On Tuesday, July 26, several WSWNE members met at the Yale Center for British Art in New Haven, CT. We had also planned on visiting the Irish Hunger Museum in Hamden, CT but found out a few weeks earlier that it was closed this summer for renovations. Eight members met in the lobby of the Art Center, and we toured at our own leisure, immersed in the art, looking for Welsh artists and Welsh landscapes. One such painting was this one on the right, by Welsh artist Richard Wilson (1714-1782) depicting Dinas Bran, “View near Wynnstay, the seat of Sir Watkin Williams Wynn, BT”.
Another painting, seen below, by John Martin (1789-1854) titled ”The Bard”. The description noted that English King Edward 1 “was said to have ordered the massacre of all the Welsh Bards. Following Thomas Gray’s treatment of the legend in his celebrated poem “The Bard: A Pinnacle Ode” (1757), John Martin shows the sole survivor clutching his hair while cursing the king and his army before hurling himself to his death from a rocky crag”. An Austrian poet in 1857 named Arany, wrote a preface to his own poem: “The historians doubt it, but it strongly stands in the legend that Edward I of England sent 500 Welsh bards to the stake after his victory over the Welsh (1277) to prevent them from arousing the country and destroying English rule by telling of the glorious past of their nation.”

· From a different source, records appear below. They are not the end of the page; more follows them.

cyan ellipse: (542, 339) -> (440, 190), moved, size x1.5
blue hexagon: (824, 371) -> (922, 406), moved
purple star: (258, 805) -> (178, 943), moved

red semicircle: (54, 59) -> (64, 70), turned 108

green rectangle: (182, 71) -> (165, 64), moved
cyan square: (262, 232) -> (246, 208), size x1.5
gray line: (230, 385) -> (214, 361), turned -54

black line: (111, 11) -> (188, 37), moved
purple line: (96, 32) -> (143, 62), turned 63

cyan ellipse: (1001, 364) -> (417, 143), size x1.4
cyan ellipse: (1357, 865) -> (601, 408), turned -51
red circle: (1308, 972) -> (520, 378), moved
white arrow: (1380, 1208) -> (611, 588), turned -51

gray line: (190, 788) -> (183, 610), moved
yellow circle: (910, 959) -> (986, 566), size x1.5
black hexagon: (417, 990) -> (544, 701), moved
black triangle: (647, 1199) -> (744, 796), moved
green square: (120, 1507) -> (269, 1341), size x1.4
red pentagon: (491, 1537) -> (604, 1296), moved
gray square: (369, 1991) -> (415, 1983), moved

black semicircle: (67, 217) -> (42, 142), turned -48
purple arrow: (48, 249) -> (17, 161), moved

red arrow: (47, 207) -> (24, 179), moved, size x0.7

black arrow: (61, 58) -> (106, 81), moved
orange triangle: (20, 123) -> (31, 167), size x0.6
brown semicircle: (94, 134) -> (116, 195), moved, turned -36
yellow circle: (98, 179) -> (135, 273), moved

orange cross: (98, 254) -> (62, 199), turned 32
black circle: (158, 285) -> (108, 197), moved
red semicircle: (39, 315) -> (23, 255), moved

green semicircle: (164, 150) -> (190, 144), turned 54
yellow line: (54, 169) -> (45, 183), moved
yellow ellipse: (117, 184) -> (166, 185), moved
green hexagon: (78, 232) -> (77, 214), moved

Elihu Yale, a benefactor of the Collegiate School in the Colony of Connecticut (founded 1701) which was renamed Yale College in his honor, was born in Boston, but returned to London with his parents at age three, where he was educated. His ancestry can be traced back to the family home of Llandegla, Denbighshire, Wales. Yale is the English spelling of the name Iâl. Elihu amassed a fortune working for the East India Company, returning to England in 1699. He spent much of his time at his father’s house “Plas Grono” near Wrexham. In 1781, Yale was asked for help in funding the College in Connecticut. Yale sent 417 books, a portrait of King George 1 and nine “bales of goods”. In gratitude, the school was renamed in his honor and it became Yale College. Elihu Yale is buried at St. Giles Church in Wrexham, Wales. There is also a Coleg Iâl (Yale College) in Wrexham, Denbighshire.